* [Task goal]: Line by line, transcribe the data below exactly and pass over the images.

Document structure recognition data
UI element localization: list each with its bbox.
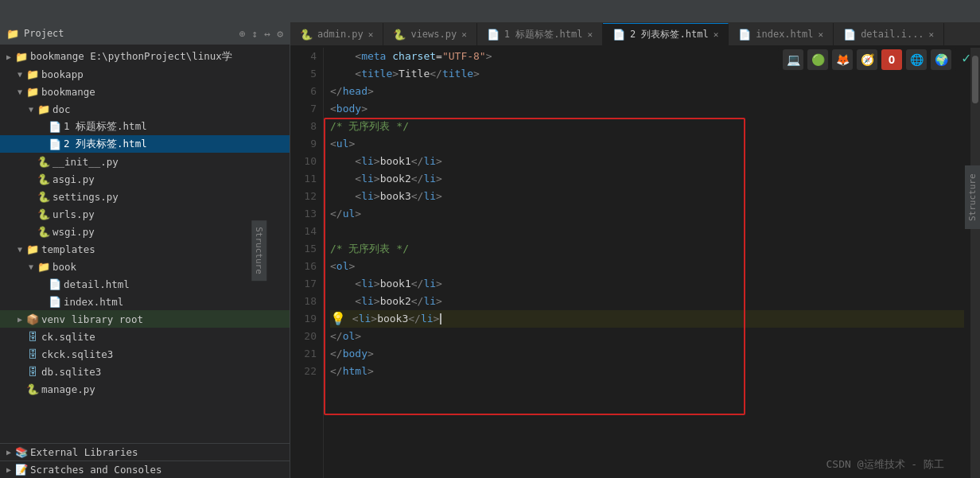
tabs-bar: 🐍 admin.py ✕ 🐍 views.py ✕ 📄 1 标题标签.html … (290, 22, 980, 46)
folder-icon: 📁 (37, 261, 51, 273)
tree-item-label: 1 标题标签.html (64, 120, 147, 134)
tab-close-icon[interactable]: ✕ (929, 29, 935, 40)
line-num-7: 7 (310, 100, 317, 118)
tree-item-venv[interactable]: ▶ 📦 venv library root (0, 310, 290, 328)
code-content[interactable]: <meta charset="UTF-8"> <title>Title</tit… (324, 48, 970, 478)
ie-icon[interactable]: 🌐 (906, 49, 927, 70)
html-file-icon: 📄 (48, 138, 62, 150)
tab-2-list-html[interactable]: 📄 2 列表标签.html ✕ (603, 23, 729, 45)
opera-icon[interactable]: O (881, 49, 902, 70)
tree-item-ck-sqlite[interactable]: 🗄 ck.sqlite (0, 328, 290, 345)
sidebar-icon-4[interactable]: ⚙ (277, 28, 283, 40)
pycharm-browser-icon[interactable]: 💻 (783, 49, 803, 70)
tree-item-wsgi-py[interactable]: 🐍 wsgi.py (0, 223, 290, 240)
python-file-icon: 🐍 (25, 383, 40, 395)
tree-item-label: settings.py (52, 191, 119, 203)
code-line-21: </body> (330, 345, 964, 363)
tree-item-bookapp[interactable]: ▼ 📁 bookapp (0, 65, 290, 83)
folder-icon: 📁 (25, 243, 40, 255)
tree-item-asgi-py[interactable]: 🐍 asgi.py (0, 170, 290, 188)
tree-item-external-libraries[interactable]: ▶ 📚 External Libraries (0, 443, 290, 461)
line-num-16: 16 (304, 258, 317, 275)
html-file-icon: 📄 (843, 29, 856, 41)
scrollbar[interactable] (970, 48, 980, 478)
safari-icon[interactable]: 🧭 (857, 49, 877, 70)
tree-item-label: index.html (64, 296, 123, 308)
tab-admin-py[interactable]: 🐍 admin.py ✕ (290, 23, 383, 45)
tree-item-db-sqlite3[interactable]: 🗄 db.sqlite3 (0, 363, 290, 380)
tree-item-label: doc (52, 103, 71, 115)
code-line-22: </html> (330, 363, 964, 380)
tree-item-book[interactable]: ▼ 📁 book (0, 258, 290, 275)
firefox-icon[interactable]: 🦊 (832, 49, 853, 70)
code-editor: 4 5 6 7 8 9 10 11 12 13 14 15 16 17 (290, 48, 980, 478)
tree-item-label: External Libraries (30, 446, 138, 458)
tab-close-icon[interactable]: ✕ (587, 29, 593, 40)
python-file-icon: 🐍 (37, 173, 51, 185)
structure-tab[interactable]: Structure (252, 220, 267, 281)
tree-item-label: wsgi.py (52, 226, 95, 238)
tree-item-index-html[interactable]: 📄 index.html (0, 293, 290, 310)
tree-item-detail-html[interactable]: 📄 detail.html (0, 275, 290, 293)
html-file-icon: 📄 (487, 29, 500, 41)
sidebar-icon-3[interactable]: ↔ (264, 28, 270, 40)
tree-item-init-py[interactable]: 🐍 __init__.py (0, 153, 290, 170)
tab-detail-html[interactable]: 📄 detail.i... ✕ (834, 23, 944, 45)
arrow-icon: ▼ (14, 70, 25, 79)
tab-close-icon[interactable]: ✕ (368, 29, 374, 40)
tree-item-label: bookapp (41, 68, 84, 80)
tree-item-bookmange[interactable]: ▼ 📁 bookmange (0, 83, 290, 100)
tree-item-2-list-html[interactable]: 📄 2 列表标签.html (0, 135, 290, 153)
tab-label: detail.i... (861, 29, 924, 40)
tree-item-doc[interactable]: ▼ 📁 doc (0, 100, 290, 118)
line-numbers: 4 5 6 7 8 9 10 11 12 13 14 15 16 17 (290, 48, 324, 478)
code-line-10: <li>book1</li> (330, 153, 964, 170)
tree-item-ckck-sqlite3[interactable]: 🗄 ckck.sqlite3 (0, 345, 290, 363)
py-file-icon: 🐍 (393, 29, 406, 41)
tree-item-manage-py[interactable]: 🐍 manage.py (0, 380, 290, 398)
code-line-13: </ul> (330, 205, 964, 223)
venv-icon: 📦 (25, 313, 40, 325)
tree-item-1-title-html[interactable]: 📄 1 标题标签.html (0, 118, 290, 135)
line-num-4: 4 (310, 48, 317, 65)
scrollbar-thumb[interactable] (972, 56, 978, 103)
line-num-19: 19 (304, 310, 317, 328)
tab-close-icon[interactable]: ✕ (714, 29, 719, 40)
app-container: 📁 Project ⊕ ↕ ↔ ⚙ ▶ 📁 (0, 0, 980, 478)
tab-close-icon[interactable]: ✕ (819, 29, 824, 40)
checkmark-icon: ✓ (962, 49, 970, 66)
tab-index-html[interactable]: 📄 index.html ✕ (729, 23, 834, 45)
html-file-icon: 📄 (48, 121, 62, 133)
tab-views-py[interactable]: 🐍 views.py ✕ (383, 23, 476, 45)
tree-item-templates[interactable]: ▼ 📁 templates (0, 240, 290, 258)
tree-item-label: ck.sqlite (41, 331, 95, 343)
code-line-11: <li>book2</li> (330, 170, 964, 188)
tab-close-icon[interactable]: ✕ (461, 29, 467, 40)
code-line-8: /* 无序列表 */ (330, 118, 964, 135)
sidebar-header: 📁 Project ⊕ ↕ ↔ ⚙ (0, 22, 290, 45)
tree-item-bookmange-root[interactable]: ▶ 📁 bookmange E:\pythonProject\linux学 (0, 48, 290, 65)
chrome-icon[interactable]: 🟢 (807, 49, 828, 70)
sidebar: 📁 Project ⊕ ↕ ↔ ⚙ ▶ 📁 (0, 22, 290, 478)
sidebar-icon-2[interactable]: ↕ (252, 28, 259, 40)
sidebar-title: Project (24, 28, 64, 39)
line-num-15: 15 (304, 240, 317, 258)
line-num-18: 18 (304, 293, 317, 310)
tree-item-settings-py[interactable]: 🐍 settings.py (0, 188, 290, 205)
line-num-21: 21 (304, 345, 317, 363)
html-file-icon: 📄 (612, 29, 625, 41)
tab-1-title-html[interactable]: 📄 1 标题标签.html ✕ (477, 23, 603, 45)
html-file-icon: 📄 (48, 296, 62, 308)
folder-icon: 📁 (37, 103, 51, 115)
tab-label: 1 标题标签.html (504, 28, 583, 41)
bulb-icon: 💡 (330, 310, 346, 328)
sidebar-icon-1[interactable]: ⊕ (239, 28, 246, 40)
line-num-22: 22 (304, 363, 317, 380)
tree-item-scratches[interactable]: ▶ 📝 Scratches and Consoles (0, 461, 290, 478)
editor-area: 🐍 admin.py ✕ 🐍 views.py ✕ 📄 1 标题标签.html … (290, 22, 980, 478)
code-line-7: <body> (330, 100, 964, 118)
tree-item-label: bookmange E:\pythonProject\linux学 (30, 50, 232, 64)
tree-item-urls-py[interactable]: 🐍 urls.py (0, 205, 290, 223)
code-line-14 (330, 223, 964, 240)
edge-icon[interactable]: 🌍 (931, 49, 951, 70)
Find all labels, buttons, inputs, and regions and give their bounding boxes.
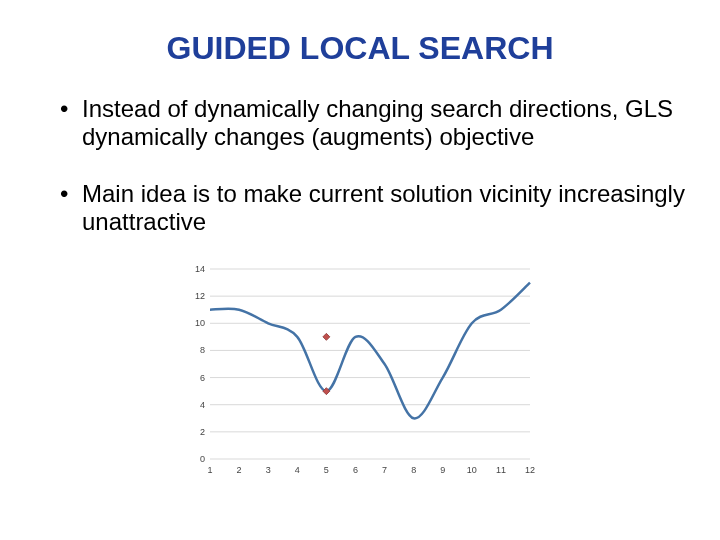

* [Your response]:
UI element localization: list each with its bbox.
tabs-bar: 🐍 admin.py ✕ 🐍 views.py ✕ 📄 1 标题标签.html … (290, 22, 980, 46)
folder-icon: 📁 (37, 261, 51, 273)
tree-item-label: 1 标题标签.html (64, 120, 147, 134)
tab-close-icon[interactable]: ✕ (929, 29, 935, 40)
line-num-7: 7 (310, 100, 317, 118)
tree-item-venv[interactable]: ▶ 📦 venv library root (0, 310, 290, 328)
code-content[interactable]: <meta charset="UTF-8"> <title>Title</tit… (324, 48, 970, 478)
ie-icon[interactable]: 🌐 (906, 49, 927, 70)
html-file-icon: 📄 (48, 138, 62, 150)
tab-2-list-html[interactable]: 📄 2 列表标签.html ✕ (603, 23, 729, 45)
opera-icon[interactable]: O (881, 49, 902, 70)
tree-item-ck-sqlite[interactable]: 🗄 ck.sqlite (0, 328, 290, 345)
sidebar-icon-4[interactable]: ⚙ (277, 28, 283, 40)
pycharm-browser-icon[interactable]: 💻 (783, 49, 803, 70)
tree-item-wsgi-py[interactable]: 🐍 wsgi.py (0, 223, 290, 240)
python-file-icon: 🐍 (25, 383, 40, 395)
tree-item-label: settings.py (52, 191, 119, 203)
code-line-21: </body> (330, 345, 964, 363)
tree-item-bookapp[interactable]: ▼ 📁 bookapp (0, 65, 290, 83)
folder-icon: 📁 (25, 243, 40, 255)
tree-item-asgi-py[interactable]: 🐍 asgi.py (0, 170, 290, 188)
tree-item-external-libraries[interactable]: ▶ 📚 External Libraries (0, 443, 290, 461)
line-num-16: 16 (304, 258, 317, 275)
html-file-icon: 📄 (843, 29, 856, 41)
scrollbar[interactable] (970, 48, 980, 478)
safari-icon[interactable]: 🧭 (857, 49, 877, 70)
tree-item-label: index.html (64, 296, 123, 308)
tab-admin-py[interactable]: 🐍 admin.py ✕ (290, 23, 383, 45)
tree-item-db-sqlite3[interactable]: 🗄 db.sqlite3 (0, 363, 290, 380)
tree-item-label: doc (52, 103, 71, 115)
code-line-22: </html> (330, 363, 964, 380)
tree-item-book[interactable]: ▼ 📁 book (0, 258, 290, 275)
firefox-icon[interactable]: 🦊 (832, 49, 853, 70)
code-editor: 4 5 6 7 8 9 10 11 12 13 14 15 16 17 (290, 48, 980, 478)
tree-item-label: External Libraries (30, 446, 138, 458)
tab-close-icon[interactable]: ✕ (587, 29, 593, 40)
python-file-icon: 🐍 (37, 173, 51, 185)
structure-tab[interactable]: Structure (252, 220, 267, 281)
tree-item-label: wsgi.py (52, 226, 95, 238)
tree-item-index-html[interactable]: 📄 index.html (0, 293, 290, 310)
tree-item-detail-html[interactable]: 📄 detail.html (0, 275, 290, 293)
html-file-icon: 📄 (487, 29, 500, 41)
sidebar-icon-3[interactable]: ↔ (264, 28, 270, 40)
tree-item-init-py[interactable]: 🐍 __init__.py (0, 153, 290, 170)
tab-detail-html[interactable]: 📄 detail.i... ✕ (834, 23, 944, 45)
arrow-icon: ▼ (14, 70, 25, 79)
tab-close-icon[interactable]: ✕ (368, 29, 374, 40)
tree-item-label: bookapp (41, 68, 84, 80)
tree-item-bookmange[interactable]: ▼ 📁 bookmange (0, 83, 290, 100)
tree-item-2-list-html[interactable]: 📄 2 列表标签.html (0, 135, 290, 153)
tab-label: detail.i... (861, 29, 924, 40)
tree-item-doc[interactable]: ▼ 📁 doc (0, 100, 290, 118)
line-numbers: 4 5 6 7 8 9 10 11 12 13 14 15 16 17 (290, 48, 324, 478)
code-line-10: <li>book1</li> (330, 153, 964, 170)
tree-item-ckck-sqlite3[interactable]: 🗄 ckck.sqlite3 (0, 345, 290, 363)
py-file-icon: 🐍 (393, 29, 406, 41)
tree-item-manage-py[interactable]: 🐍 manage.py (0, 380, 290, 398)
code-line-13: </ul> (330, 205, 964, 223)
venv-icon: 📦 (25, 313, 40, 325)
tree-item-1-title-html[interactable]: 📄 1 标题标签.html (0, 118, 290, 135)
line-num-4: 4 (310, 48, 317, 65)
scrollbar-thumb[interactable] (972, 56, 978, 103)
line-num-19: 19 (304, 310, 317, 328)
tab-close-icon[interactable]: ✕ (714, 29, 719, 40)
app-container: 📁 Project ⊕ ↕ ↔ ⚙ ▶ 📁 (0, 0, 980, 478)
tab-close-icon[interactable]: ✕ (819, 29, 824, 40)
checkmark-icon: ✓ (962, 49, 970, 66)
tab-index-html[interactable]: 📄 index.html ✕ (729, 23, 834, 45)
html-file-icon: 📄 (48, 121, 62, 133)
tab-views-py[interactable]: 🐍 views.py ✕ (383, 23, 476, 45)
tree-item-templates[interactable]: ▼ 📁 templates (0, 240, 290, 258)
tree-item-label: ck.sqlite (41, 331, 95, 343)
code-line-11: <li>book2</li> (330, 170, 964, 188)
tab-close-icon[interactable]: ✕ (461, 29, 467, 40)
code-line-8: /* 无序列表 */ (330, 118, 964, 135)
sidebar-header: 📁 Project ⊕ ↕ ↔ ⚙ (0, 22, 290, 45)
tree-item-bookmange-root[interactable]: ▶ 📁 bookmange E:\pythonProject\linux学 (0, 48, 290, 65)
chrome-icon[interactable]: 🟢 (807, 49, 828, 70)
sidebar: 📁 Project ⊕ ↕ ↔ ⚙ ▶ 📁 (0, 22, 290, 478)
sidebar-icon-2[interactable]: ↕ (252, 28, 259, 40)
sidebar-title: Project (24, 28, 64, 39)
line-num-15: 15 (304, 240, 317, 258)
line-num-18: 18 (304, 293, 317, 310)
tree-item-settings-py[interactable]: 🐍 settings.py (0, 188, 290, 205)
line-num-21: 21 (304, 345, 317, 363)
html-file-icon: 📄 (612, 29, 625, 41)
tab-1-title-html[interactable]: 📄 1 标题标签.html ✕ (477, 23, 603, 45)
html-file-icon: 📄 (48, 296, 62, 308)
folder-icon: 📁 (37, 103, 51, 115)
tab-label: 1 标题标签.html (504, 28, 583, 41)
bulb-icon: 💡 (330, 310, 346, 328)
sidebar-icon-1[interactable]: ⊕ (239, 28, 246, 40)
line-num-22: 22 (304, 363, 317, 380)
tree-item-scratches[interactable]: ▶ 📝 Scratches and Consoles (0, 461, 290, 478)
editor-area: 🐍 admin.py ✕ 🐍 views.py ✕ 📄 1 标题标签.html … (290, 22, 980, 478)
code-line-7: <body> (330, 100, 964, 118)
tree-item-label: bookmange E:\pythonProject\linux学 (30, 50, 232, 64)
tree-item-urls-py[interactable]: 🐍 urls.py (0, 205, 290, 223)
code-line-14 (330, 223, 964, 240)
edge-icon[interactable]: 🌍 (931, 49, 951, 70)
Find all labels, buttons, inputs, and regions and give their bounding boxes.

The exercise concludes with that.